About Collaborative

The Collaborative Law Process uses a team to resolve a couple’s family law matters confidentially and in private.  The team consists of the couple, a collaboratively trained attorney for each person, a neutral facilitator, and a neutral financial professional. 

The team explores the couple’s goals and interests and options for achieving them through informed decisions the couple, rather than a judge, makes.

In collaborative divorce, clients voluntarily handle all issues out of court: dissolving their marriage, dividing property, providing for their family’s financial support, and agreeing on children.   A specially trained professional team helps the couple understand what matters most to them and create solutions that will work for the whole family.

In the collaborative process, commitment to shared experts, full disclosure, and keeping cases out of court promotes respect.  This respectful relationship spares couples costly, slow, and bitter disputes. Common sense and constructive behavior in collaborative replace inflicting pain on each other and exerting power in litigated disputes.

The clients will be heard in the collaborative process, in their own voices. The team openly identifies each client’s specific needs and interests and their mutual goals. When each client shares perceptions, the team can discuss issues deeply, confidential, and constructively in collaborative conferences.

To agree on issues that meet each party’s needs and interests, the team uses problem-solving known as “interest-based negotiation.”  All negotiations occur in informal meetings in a safe environment. The professionals model behavior for the clients. Threats, positioning, aggression, intimidation, and hostility aren’t permitted in the collaborative process.

The collaborative team is committed to the process and to working towards settlement.  Creative energy evolves as the team works together as the collaborative process moves forward.

Here is how a typical collaborative matter proceeds.  Please understand that, depending on the facts and your family’s needs, your collaborative process may be customized differently.

Collaborative Process

1

A collaborative matter can start in different ways, but typically starts with each client’s hiring a trained collaborative attorney. Considering professionals who’d best fit the couple’s needs, the attorneys jointly suggest a collaboratively trained neutral facilitator (typically a mental health professional) and a collaboratively trained neutral financial professional. Each client talks with the neutrals and, if both clients like them, jointly retain them. This core team guides them through the process until resolution.

2

Once the clients and their team sign a joint commitment to the process, known as a “Collaborative Participation Agreement,” the matter becomes a collaborative family law matter.  The participation agreement provides the framework for the process. It includes the team’s commitment to full disclosure, honest and open communication, confidentiality, and to engage in no litigation during the process (If litigation is pending before the clients  sign the participation agreement, they agree to suspend it).
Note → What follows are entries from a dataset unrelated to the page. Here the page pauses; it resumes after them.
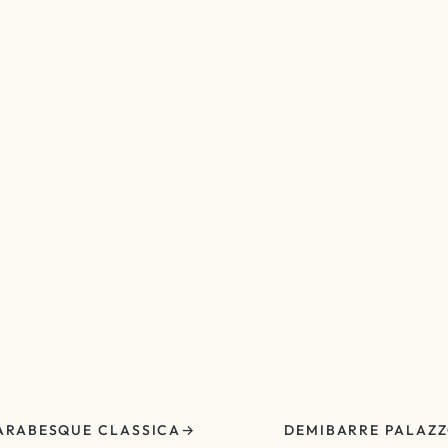
ARABESQUE CLASSICA
DEMIBARRE PALAZ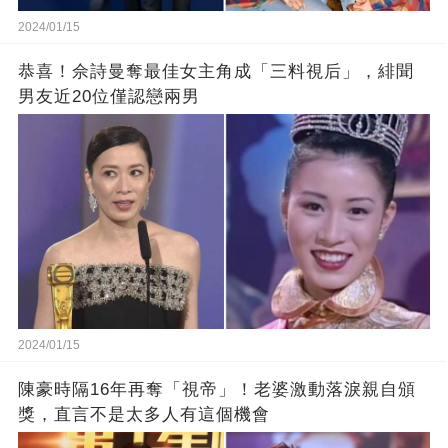
2024/01/15
恭喜！佘詩曼奪最佳女主角成「三料視后」，緋聞
男友近20位僅認戀兩男
2024/01/15
陳豪時隔16年再奪「視帝」！老婆激動落淚親自頒
獎，直言不是太多人有這個機會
In the Collaborative process, the clients pledge not to go to court: no hearings, no depositions, no court motions.

3

The clients and their team meet in group sessions. Between sessions, each client meets with their attorney and with the neutral professionals, as needed. The first meeting will be a group meeting to set ground rules, identify the clients’ goals and interests, and assign tasks for each team member.

4

Individual and group meetings based upon the clients’ needs take place. If there are complex finances, the neutral financial professional may do substantial initial work to gather information and sort out property and money issues. For clients with kids, the neutral facilitator may spend time working through challenges with parenting, scheduling, or other child issues.

5

Periodic group meetings and individual meetings continue as necessary until the clients and team explore and develop options and the clients decide on best options to resolve issues. For special issues (immigration, tax, valuation, appraisal issues, bankruptcy), the team may bring in other professionals known as allied professionals.

6

The attorneys prepare all the agreements needed to express the client’s decisions resolving the issues. If the clients share children, the mental health professional works with the clients and prepares the detailed parenting plan. The clients carefully review the draft documents with their attorneys to make sure the documents precisely express the clients’ final decisions. The clients sign the agreement and, if there are children, their parenting plan.

7

For collaboratively resolved divorces or paternity matters, one attorney typically notifies the court the clients have successfully resolved their issues and the matter proceeds to an uncontested final hearing. Some judges will allow clients to file electronically final papers and will finish the matter with no hearing. The judge must review agreements regarding the children (such as the parenting plan and agreed child support). If the judge finds the agreements to be in the children’s best interests, the judge approves them and enters a final judgment of dissolution of marriage or paternity.